» Exercise inputs
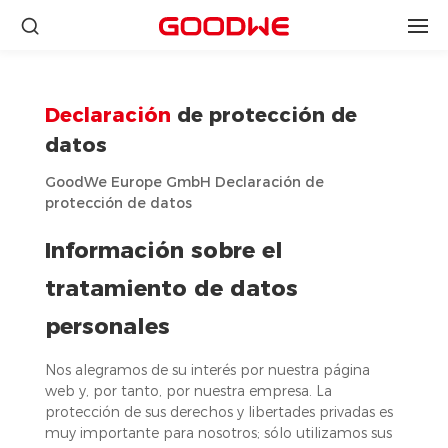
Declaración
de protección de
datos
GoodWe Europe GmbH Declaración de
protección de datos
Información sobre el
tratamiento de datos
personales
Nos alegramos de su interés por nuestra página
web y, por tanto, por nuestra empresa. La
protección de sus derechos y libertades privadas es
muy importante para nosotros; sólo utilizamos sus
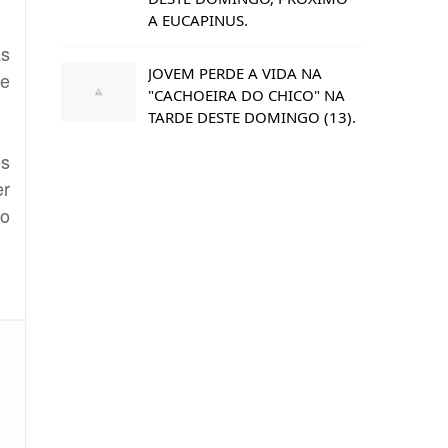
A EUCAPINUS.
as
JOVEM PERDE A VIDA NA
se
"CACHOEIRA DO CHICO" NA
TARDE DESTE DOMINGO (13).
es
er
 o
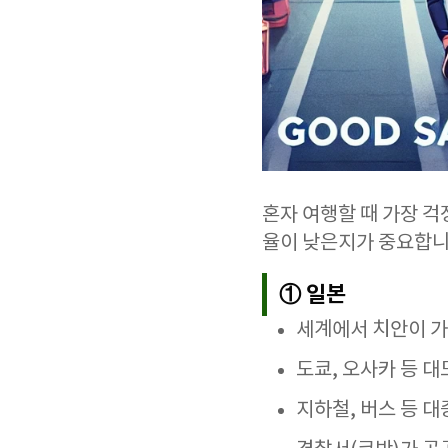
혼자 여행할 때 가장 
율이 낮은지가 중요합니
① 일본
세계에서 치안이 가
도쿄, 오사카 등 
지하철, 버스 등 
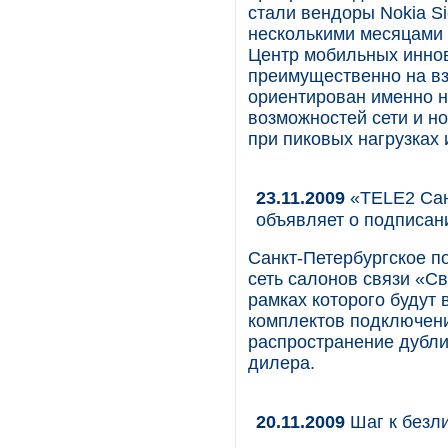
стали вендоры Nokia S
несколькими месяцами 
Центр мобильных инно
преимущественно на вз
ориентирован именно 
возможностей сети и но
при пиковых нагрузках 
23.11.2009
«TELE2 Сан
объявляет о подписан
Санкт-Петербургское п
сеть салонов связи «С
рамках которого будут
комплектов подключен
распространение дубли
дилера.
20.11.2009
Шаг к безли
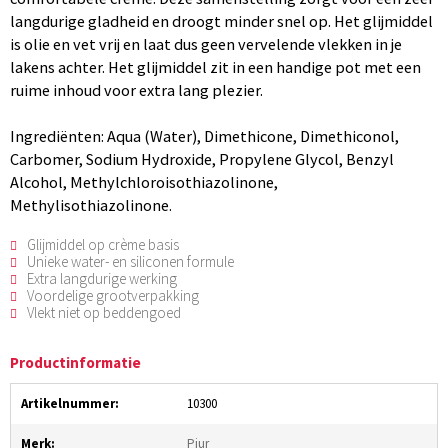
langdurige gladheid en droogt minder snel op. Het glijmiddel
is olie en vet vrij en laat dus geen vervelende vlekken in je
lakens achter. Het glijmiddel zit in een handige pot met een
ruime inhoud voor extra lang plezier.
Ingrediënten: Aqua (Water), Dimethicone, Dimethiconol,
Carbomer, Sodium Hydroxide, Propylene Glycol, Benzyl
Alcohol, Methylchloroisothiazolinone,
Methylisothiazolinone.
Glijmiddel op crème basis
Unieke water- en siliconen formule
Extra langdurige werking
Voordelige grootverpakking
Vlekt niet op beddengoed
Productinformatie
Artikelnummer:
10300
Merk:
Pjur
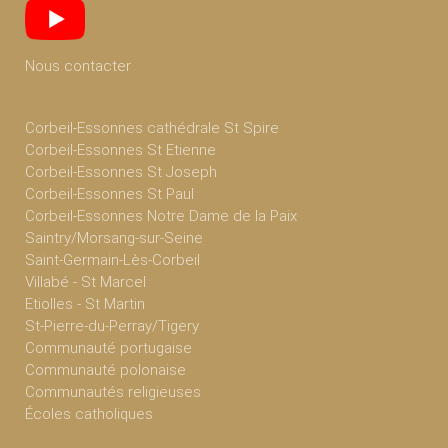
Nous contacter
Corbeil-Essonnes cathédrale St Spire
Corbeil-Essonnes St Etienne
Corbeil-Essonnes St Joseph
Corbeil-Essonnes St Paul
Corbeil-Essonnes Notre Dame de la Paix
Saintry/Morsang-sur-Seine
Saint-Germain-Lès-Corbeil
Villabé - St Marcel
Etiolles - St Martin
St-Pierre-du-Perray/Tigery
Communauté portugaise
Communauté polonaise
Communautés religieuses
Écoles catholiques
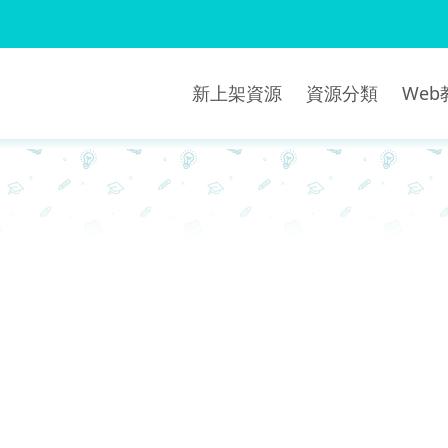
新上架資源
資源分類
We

» Exercise objective
Transcribe the full listing above exactly as it stands, minus the pictures.

» Solution to this exercise
Declaración
de protección de
datos
GoodWe Europe GmbH Declaración de
protección de datos
Información sobre el
tratamiento de datos
personales
Nos alegramos de su interés por nuestra página
web y, por tanto, por nuestra empresa. La
protección de sus derechos y libertades privadas es
muy importante para nosotros; sólo utilizamos sus
A EUCAPINUS.
as
JOVEM PERDE A VIDA NA
se
"CACHOEIRA DO CHICO" NA
TARDE DESTE DOMINGO (13).
es
er
 o
혼자 여행할 때 가장 
율이 낮은지가 중요합니
① 일본
세계에서 치안이 가
도쿄, 오사카 등 
지하철, 버스 등 
стали вендоры Nokia S
несколькими месяцами 
Центр мобильных инно
преимущественно на вз
ориентирован именно 
возможностей сети и но
при пиковых нагрузках 
23.11.2009
«TELE2 Сан
объявляет о подписан
Санкт-Петербургское п
сеть салонов связи «С
рамках которого будут
комплектов подключен
распространение дубли
дилера.
20.11.2009
Шаг к безли
langdurige gladheid en droogt minder snel op. Het glijmiddel
is olie en vet vrij en laat dus geen vervelende vlekken in je
lakens achter. Het glijmiddel zit in een handige pot met een
ruime inhoud voor extra lang plezier.
Ingrediënten: Aqua (Water), Dimethicone, Dimethiconol,
Carbomer, Sodium Hydroxide, Propylene Glycol, Benzyl
Alcohol, Methylchloroisothiazolinone,
Methylisothiazolinone.
Glijmiddel op crème basis
Unieke water- en siliconen formule
Extra langdurige werking
Voordelige grootverpakking
Vlekt niet op beddengoed
Productinformatie
Artikelnummer:
10300
Merk:
Pjur
Nous contacter
Corbeil-Essonnes cathédrale St Spire
Corbeil-Essonnes St Etienne
Corbeil-Essonnes St Joseph
Corbeil-Essonnes St Paul
Corbeil-Essonnes Notre Dame de la Paix
Saintry/Morsang-sur-Seine
Saint-Germain-Lès-Corbeil
Villabé - St Marcel
Etiolles - St Martin
St-Pierre-du-Perray/Tigery
Communauté portugaise
Communauté polonaise
Communautés religieuses
Écoles catholiques
新上架資源
資源分類
We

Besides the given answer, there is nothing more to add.